## Extracted page text data
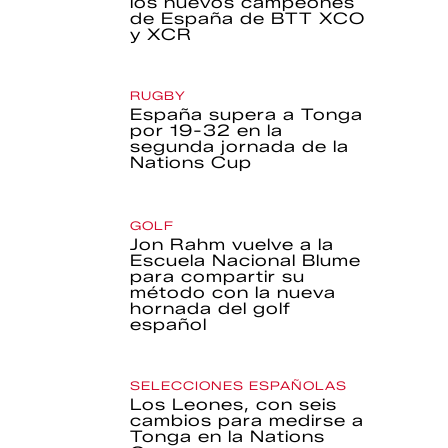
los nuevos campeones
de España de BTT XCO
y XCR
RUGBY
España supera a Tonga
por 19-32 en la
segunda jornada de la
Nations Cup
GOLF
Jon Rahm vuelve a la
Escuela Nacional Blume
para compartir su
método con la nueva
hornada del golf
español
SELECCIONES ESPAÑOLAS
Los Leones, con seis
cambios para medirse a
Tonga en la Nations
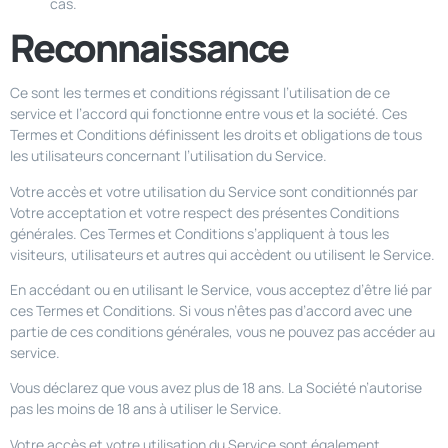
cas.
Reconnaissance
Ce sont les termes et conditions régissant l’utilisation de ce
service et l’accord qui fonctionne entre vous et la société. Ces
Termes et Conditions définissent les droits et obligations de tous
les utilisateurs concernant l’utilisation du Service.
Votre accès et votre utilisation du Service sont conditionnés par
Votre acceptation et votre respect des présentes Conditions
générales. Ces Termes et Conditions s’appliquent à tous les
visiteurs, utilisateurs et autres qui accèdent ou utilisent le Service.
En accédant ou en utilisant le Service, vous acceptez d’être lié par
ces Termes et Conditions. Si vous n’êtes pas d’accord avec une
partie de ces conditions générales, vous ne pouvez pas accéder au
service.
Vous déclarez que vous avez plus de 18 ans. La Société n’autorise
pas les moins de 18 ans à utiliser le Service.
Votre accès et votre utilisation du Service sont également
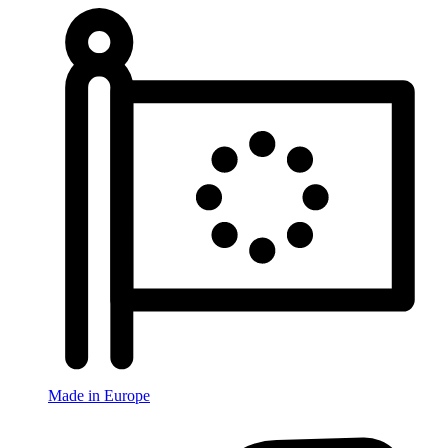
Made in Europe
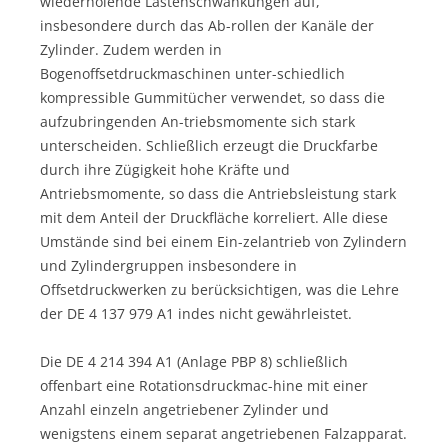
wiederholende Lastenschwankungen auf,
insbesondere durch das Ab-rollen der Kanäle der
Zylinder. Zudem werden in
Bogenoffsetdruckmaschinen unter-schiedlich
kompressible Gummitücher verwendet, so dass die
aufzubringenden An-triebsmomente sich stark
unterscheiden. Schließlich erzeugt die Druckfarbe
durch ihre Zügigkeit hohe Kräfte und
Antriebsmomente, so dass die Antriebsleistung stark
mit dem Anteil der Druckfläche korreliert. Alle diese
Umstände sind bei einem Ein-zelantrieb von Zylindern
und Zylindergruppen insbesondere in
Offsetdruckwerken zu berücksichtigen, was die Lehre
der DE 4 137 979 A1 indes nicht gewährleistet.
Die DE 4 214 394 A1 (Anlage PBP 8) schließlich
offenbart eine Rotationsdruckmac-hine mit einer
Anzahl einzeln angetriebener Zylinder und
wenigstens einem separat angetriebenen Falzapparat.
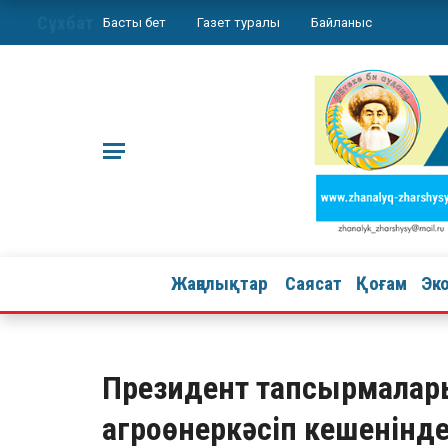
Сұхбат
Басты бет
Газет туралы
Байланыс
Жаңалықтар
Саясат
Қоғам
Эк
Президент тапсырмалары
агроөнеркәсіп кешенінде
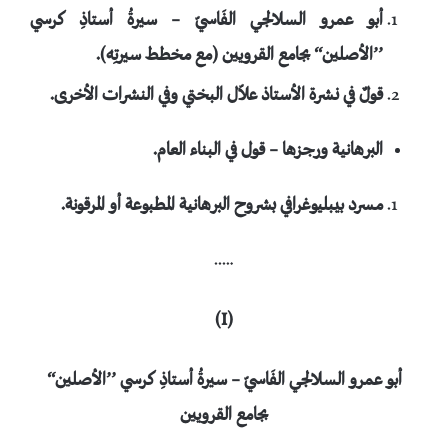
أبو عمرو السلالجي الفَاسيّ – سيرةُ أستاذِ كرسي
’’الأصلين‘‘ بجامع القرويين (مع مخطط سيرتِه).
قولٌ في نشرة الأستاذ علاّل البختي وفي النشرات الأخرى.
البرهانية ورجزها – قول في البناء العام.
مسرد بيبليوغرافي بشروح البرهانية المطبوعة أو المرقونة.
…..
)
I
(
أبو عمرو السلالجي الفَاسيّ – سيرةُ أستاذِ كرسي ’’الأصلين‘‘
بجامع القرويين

## ABOUT THIS TASK
Output nothing but the records above, word for word, with the pictures removed.

## OUTPUT FOR THIS EXERCISE
los nuevos campeones
de España de BTT XCO
y XCR
RUGBY
España supera a Tonga
por 19-32 en la
segunda jornada de la
Nations Cup
GOLF
Jon Rahm vuelve a la
Escuela Nacional Blume
para compartir su
método con la nueva
hornada del golf
español
SELECCIONES ESPAÑOLAS
Los Leones, con seis
cambios para medirse a
Tonga en la Nations
cas.
Reconnaissance
Ce sont les termes et conditions régissant l’utilisation de ce
service et l’accord qui fonctionne entre vous et la société. Ces
Termes et Conditions définissent les droits et obligations de tous
les utilisateurs concernant l’utilisation du Service.
Votre accès et votre utilisation du Service sont conditionnés par
Votre acceptation et votre respect des présentes Conditions
générales. Ces Termes et Conditions s’appliquent à tous les
visiteurs, utilisateurs et autres qui accèdent ou utilisent le Service.
En accédant ou en utilisant le Service, vous acceptez d’être lié par
ces Termes et Conditions. Si vous n’êtes pas d’accord avec une
partie de ces conditions générales, vous ne pouvez pas accéder au
service.
Vous déclarez que vous avez plus de 18 ans. La Société n’autorise
pas les moins de 18 ans à utiliser le Service.
Votre accès et votre utilisation du Service sont également
Made in Europe
wiederholende Lastenschwankungen auf,
insbesondere durch das Ab-rollen der Kanäle der
Zylinder. Zudem werden in
Bogenoffsetdruckmaschinen unter-schiedlich
kompressible Gummitücher verwendet, so dass die
aufzubringenden An-triebsmomente sich stark
unterscheiden. Schließlich erzeugt die Druckfarbe
durch ihre Zügigkeit hohe Kräfte und
Antriebsmomente, so dass die Antriebsleistung stark
mit dem Anteil der Druckfläche korreliert. Alle diese
Umstände sind bei einem Ein-zelantrieb von Zylindern
und Zylindergruppen insbesondere in
Offsetdruckwerken zu berücksichtigen, was die Lehre
der DE 4 137 979 A1 indes nicht gewährleistet.
Die DE 4 214 394 A1 (Anlage PBP 8) schließlich
offenbart eine Rotationsdruckmac-hine mit einer
Anzahl einzeln angetriebener Zylinder und
wenigstens einem separat angetriebenen Falzapparat.
Сұхбат
Басты бет
Газет туралы
Байланыс
Жаңалықтар
Саясат
Қоғам
Эк
Президент тапсырмалары
агроөнеркәсіп кешенінде
أبو عمرو السلالجي الفَاسيّ – سيرةُ أستاذِ كرسي
’’الأصلين‘‘ بجامع القرويين (مع مخطط سيرتِه).
قولٌ في نشرة الأستاذ علاّل البختي وفي النشرات الأخرى.
البرهانية ورجزها – قول في البناء العام.
مسرد بيبليوغرافي بشروح البرهانية المطبوعة أو المرقونة.
…..
)
I
(
أبو عمرو السلالجي الفَاسيّ – سيرةُ أستاذِ كرسي ’’الأصلين‘‘
بجامع القرويين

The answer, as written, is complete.